Egypt has also helped Uganda develop its water resources through projects implemented by the Egyptian Ministry of Irrigation, such as the project to mitigate flood damage in Kasese district, western Uganda, in addition to the construction of seven rainwater harvesting dams, and the drilling of 75 underground wells in remote areas in Uganda.
Moreover, Egypt aims to up the volume of trade exchange with Uganda, which in 2020 stood at about $110 million. On March 16, the Egyptian African Businessmen Association concluded a joint cooperation agreement with the National Chamber of Commerce and Industry in Uganda aimed at increasing the volume of bilateral trade exchange to $1 billion within three years.

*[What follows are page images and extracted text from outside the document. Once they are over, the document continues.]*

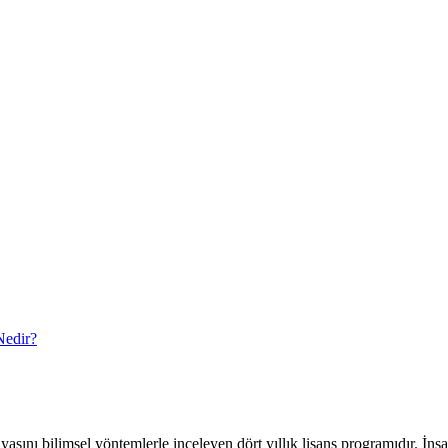
Nedir?
asını bilimsel yöntemlerle inceleyen dört yıllık lisans programıdır. İns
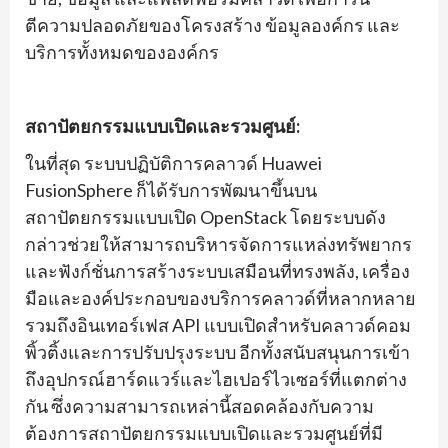
ตีความปลอดภัยของโครงสร้าง ข้อมูลองค์กร และ
บริการทั้งหมดขององค์กร
สถาปัตยกรรมแบบเปิดและรวมศูนย์:
ในที่สุด ระบบปฏิบัติการคลาวด์ Huawei
FusionSphere ก็ได้รับการพัฒนาขึ้นบน
สถาปัตยกรรมแบบเปิด OpenStack โดยระบบดัง
กล่าวช่วยให้สามารถบริหารจัดการแหล่งทรัพยากร
และฟังก์ชั่นการสร้างระบบเสมือนที่ทรงพลัง, เครื่อง
มือและองค์ประกอบของบริการคลาวด์ที่หลากหลาย
รวมถึงอินเทอร์เฟส API แบบเปิดสำหรับคลาวด์คอม
พิ้วติ้งและการปรับปรุงระบบ อีกทั้งสนับสนุนการเข้า
ถึงอุปกรณ์ฮาร์ดแวร์และไฮเปอร์ไวเซอร์ที่แตกต่าง
กัน ซึ่งความสามารถเหล่านี้สอดคล้องกับความ
ต้องการสถาปัตยกรรมแบบเปิดและรวมศูนย์ที่มี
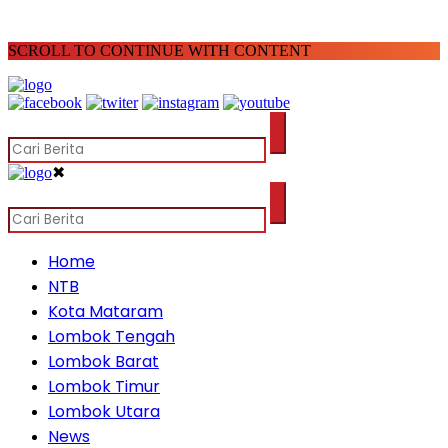
SCROLL TO CONTINUE WITH CONTENT
✖
Home
NTB
Kota Mataram
Lombok Tengah
Lombok Barat
Lombok Timur
Lombok Utara
News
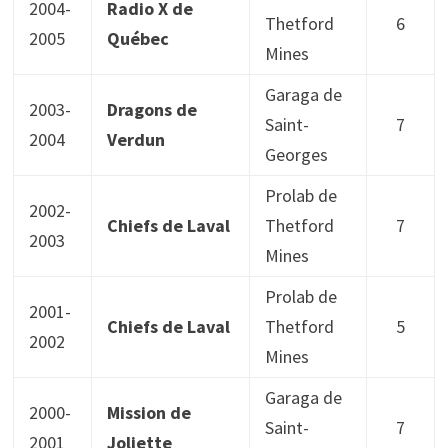
2004-
Radio X de
Thetford
6
2005
Québec
Mines
Garaga de
2003-
Dragons de
Saint-
7
2004
Verdun
Georges
Prolab de
2002-
Chiefs de Laval
Thetford
7
2003
Mines
Prolab de
2001-
Chiefs de Laval
Thetford
5
2002
Mines
Garaga de
2000-
Mission de
Saint-
7
2001
Joliette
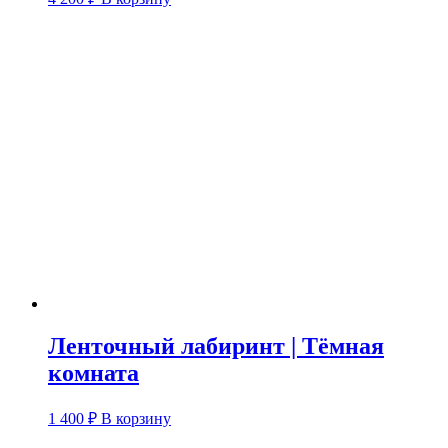
Ленточный лабиринт | Тёмная
комната
1 400
₽
В корзину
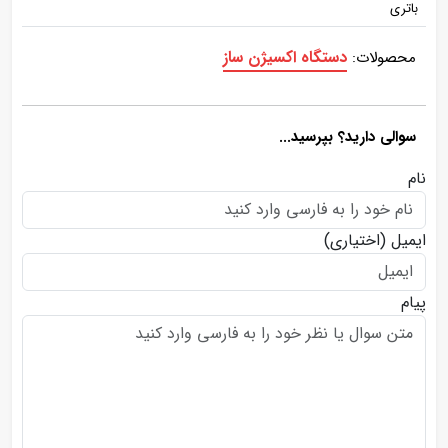
باتری
دستگاه اکسیژن ساز
محصولات:
سوالی دارید؟ بپرسید...
نام
ایمیل
(اختیاری)
پیام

In February 2020, the Uganda Investment Authority confirmed that more than 40 Egyptian companies are working in Uganda in various industries, most of them in infrastructure, energy, mining and construction, with a capital of $130 million.
Hani Raslan, head of the Sudan and Nile Basin Countries Unit at Al-Ahram Center for Political and Strategic Studies, told Al-Monitor that the military agreement between Egypt and Uganda falls within the framework of Cairo's policy to increase pressure on Ethiopia.
Raslan said, “Ethiopia had been pursuing a policy of inciting the Nile Basin countries against Egypt during previous periods, but Cairo has been countering this scheme by concluding agreements and military and economic cooperation with the Nile Basin countries.”
He explained that military agreements are the highest level of cooperation between the two countries. “The Egyptian-Ugandan military agreement is evidence that the strength of bilateral relations has climaxed,” he added. “Egypt is trying to meet the needs of the Nile Basin countries — whether militarily, economically or in terms of water — so that no country will replicate Ethiopia's experience in building a dam that would affect its share of the Nile water.”
Raslan noted that Egypt is interested in establishing many projects to fulfill Uganda’s water needs to keep it from following the same stubborn Ethiopian policy against Cairo.
In a related context, Amani Al-Tawil, the expert on African affairs at Al-Ahram Center, said the military agreement between Egypt and Uganda cannot be separated from the GERD.
He told Al-Monitor that the agreement aims to curb Ethiopia’s influence among the Nile Basin countries in order to weaken its position with respect to the GERD.